* _What the exercise asks_:
Skip pictures in the listing below; copy exactly the lines from the one with "奈良県天理市H様邸 屋根塗装工事" through the one with "cơ thể run rẩy", inclusive.

* _Data in this exercise_:
----------

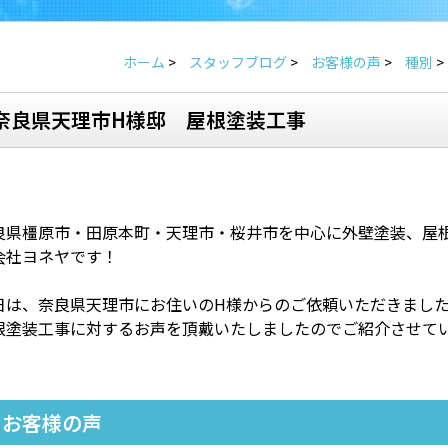
ホーム
>
スタッフブログ
>
お客様の声
>
種別
>
奈良県天理市H様邸 屋根塗装工事
良県橿原市・田原本町・天理市・桜井市を中心に外壁塗装、屋
会社ヨネヤです！
日は、奈良県天理市にお住いのH様からのご依頼いただきまし
根塗装工事に対するお声を頂戴いたしましたのでご紹介させて
お客様の声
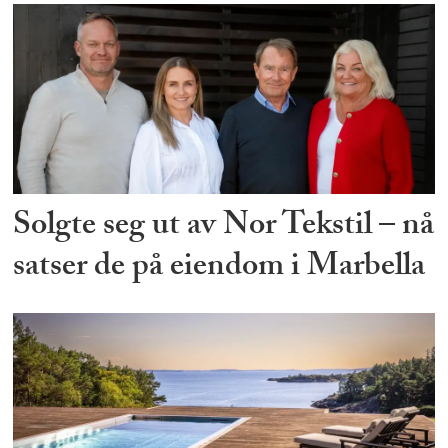
Solgte seg ut av Nor Tekstil – nå
satser de på eiendom i Marbella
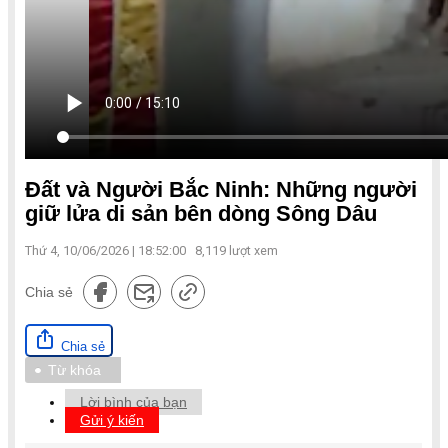
Đất và Người Bắc Ninh: Những người
giữ lửa di sản bên dòng Sông Dâu
Thứ 4, 10/06/2026 | 18:52:00
8,119
lượt xem
Chia sẻ
Chia sẻ
Từ khóa
Lời bình của bạn
Gửi ý kiến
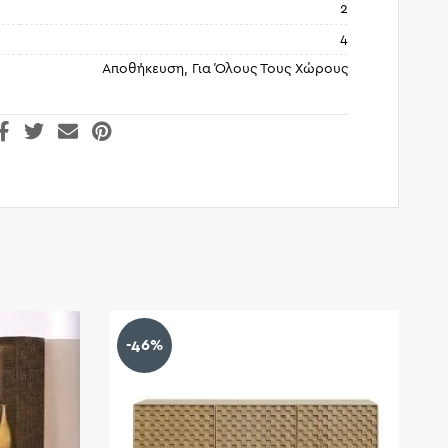
2
4
Αποθήκευση, Για Όλους Τους Χώρους
-46%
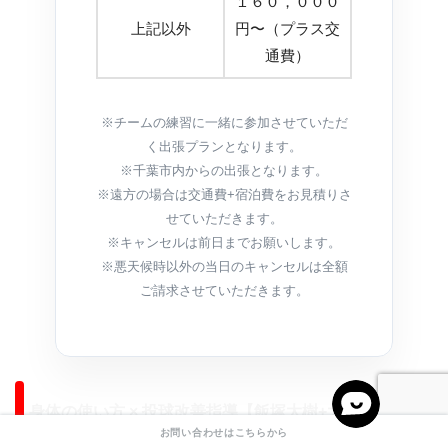
１６０，０００
上記以外
円〜（プラス交
通費）
※チームの練習に一緒に参加させていただ
く出張プランとなります。
※千葉市内からの出張となります。
※遠方の場合は交通費+宿泊費をお見積りさ
せていただきます。
※キャンセルは前日までお願いします。
※悪天候時以外の当日のキャンセルは全額
ご請求させていただきます。
身体の使い方 × 投球改善指導【飯塚大樹+大野稔先生
お問い合わせはこちらから
（野球専門メディカルトレーナー）】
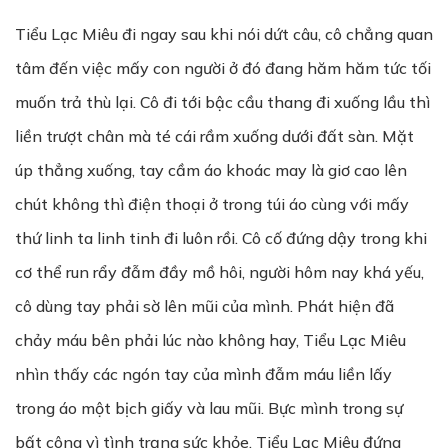
Tiểu Lạc Miêu đi ngay sau khi nói dứt câu, cô chẳng quan
tâm đến việc mấy con người ở đó đang hăm hăm tức tối
muốn trả thù lại. Cô đi tới bậc cầu thang đi xuống lầu thì
liền trượt chân mà té cái rầm xuống dưới đất sàn. Mặt
úp thẳng xuống, tay cầm áo khoác may là giơ cao lên
chút không thì điện thoại ở trong túi áo cùng với mấy
thứ linh ta linh tinh đi luôn rồi. Cô cố đứng dậy trong khi
cơ thể run rẩy đẫm đầy mồ hôi, người hôm nay khá yếu,
cô dùng tay phải sờ lên mũi của mình. Phát hiện đã
chảy máu bên phải lúc nào không hay, Tiểu Lạc Miêu
nhìn thấy các ngón tay của mình đẫm máu liền lấy
trong áo một bịch giấy và lau mũi. Bực mình trong sự
bất công vì tình trạng sức khỏe, Tiểu Lạc Miêu đứng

----------

* _Answer section_:
奈良県天理市H様邸 屋根塗装工事
良県橿原市・田原本町・天理市・桜井市を中心に外壁塗装、屋
会社ヨネヤです！
日は、奈良県天理市にお住いのH様からのご依頼いただきまし
根塗装工事に対するお声を頂戴いたしましたのでご紹介させて
お客様の声
Solgte seg ut av Nor Tekstil – nå
satser de på eiendom i Marbella
Đất và Người Bắc Ninh: Những người
giữ lửa di sản bên dòng Sông Dâu
Thứ 4, 10/06/2026 | 18:52:00
8,119
lượt xem
Chia sẻ
Chia sẻ
Từ khóa
Lời bình của bạn
Gửi ý kiến
2
4
Αποθήκευση, Για Όλους Τους Χώρους
-46%
１６０，０００
上記以外
円〜（プラス交
通費）
※チームの練習に一緒に参加させていただ
く出張プランとなります。
※千葉市内からの出張となります。
※遠方の場合は交通費+宿泊費をお見積りさ
せていただきます。
※キャンセルは前日までお願いします。
※悪天候時以外の当日のキャンセルは全額
ご請求させていただきます。
身体の使い方 × 投球改善指導【飯塚大樹+大野稔先生
お問い合わせはこちらから
（野球専門メディカルトレーナー）】
Tiểu Lạc Miêu đi ngay sau khi nói dứt câu, cô chẳng quan
tâm đến việc mấy con người ở đó đang hăm hăm tức tối
muốn trả thù lại. Cô đi tới bậc cầu thang đi xuống lầu thì
liền trượt chân mà té cái rầm xuống dưới đất sàn. Mặt
úp thẳng xuống, tay cầm áo khoác may là giơ cao lên
chút không thì điện thoại ở trong túi áo cùng với mấy
thứ linh ta linh tinh đi luôn rồi. Cô cố đứng dậy trong khi
cơ thể run rẩy đẫm đầy mồ hôi, người hôm nay khá yếu,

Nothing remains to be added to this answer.